Answers to questions
Q 1.
(a) silicon dioxide + carbon → silicon + carbon dioxide
Si+IVO-II2(s) + C0(s) → Si0(s) + C+IVO-II2(g)
(b) Silicon is reduced and carbon oxidised.
Q 2.
(a) Carbon is not reactive enough to remove oxygen from sodium oxide.
(b) Solid salts do not conduct electricity, while molten ones do (because the ions are
free to move in liquids but not in solids).
(c) Any sodium produced would immediately react with water / the products of the
electrolysis of water would also be formed.
(d) (i) Na+(l) + e- → Na(l)
(ii) The sodium has been reduced.
(iii) It has gained an electron.
(e) He would have had to keep it out of contact with air – hot sodium would react
rapidly with oxygen (and water vapour) in the air.
Q 3.
(a) 2Cu(s) + O2(g) → 2CuO(s)
(b) Oxygen is more reactive than nitrogen.
(c) Magnesium is a much more reactive metal than copper.
(d) Magnesium (electron arrangement 2,8,2) will form Mg2+ ions and nitrogen (electron
arrangement 2,5) will form N3- ions. So the formula will be Mg3N2.
(e) magnesium + nitrogen → magnesium nitride
Note the name of the product is magnesium nitride, not magnesium nitrate. The
ending -ide means that there are only two elements in the compound. The ending –
ate means that there are at least three elements, one of which is oxygen.
3Mg(s) + N2(g) → Mg3N2(s)
Q 4.
(a)1.07 g copper
(b) 2.4 g magnesium
(c) Carbon dioxide and water vapour. Carbon dioxide (an acidic gas) could be
removed by passing air over an alkali and water by passing it over a drying agent
such as anhydrous copper sulfate.

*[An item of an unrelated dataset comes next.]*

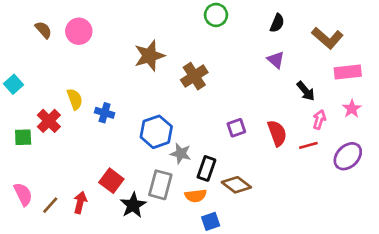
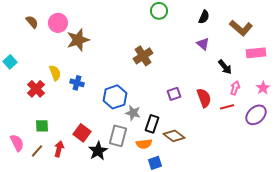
brown star: (149, 56) -> (78, 40), moved
pink star: (352, 109) -> (263, 88), moved
green square: (23, 137) -> (42, 126), moved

Soda lime would remove both gases.
Q 5.
(a)
(b) There is an odd number (15) of outer electrons between the three nitrogen atoms.
Q 6.
(a) (i) Isotopes are atoms of the same element (ie they have the same numbers of
protons) but different numbers of neutrons.
(ii) 227 - 88 = 139
(iii) Actinium (atomic number 89).
(iv) This is three half lives, so 1/8 g will be left.
(b) (i) A helium nucleus, ie a group of two protons and two neutrons.
(ii) Lead-205
(iii) Four half lives, ie 408 years.
Q 7.
(a) The proton would be repelled by the positive charge of the nucleus.
(b) (i) 1,
(ii) 1,
(iii) 0
(c) (i) 0,
(ii) +1,
(iii) -1
(d) The mass and charge are conserved, ie the neutron has a mass of 1 unit and no
charge whilst a proton plus an electron also have a total mass of 1 unit and no overall
charge.
(e) (i) Two protons and two neutrons.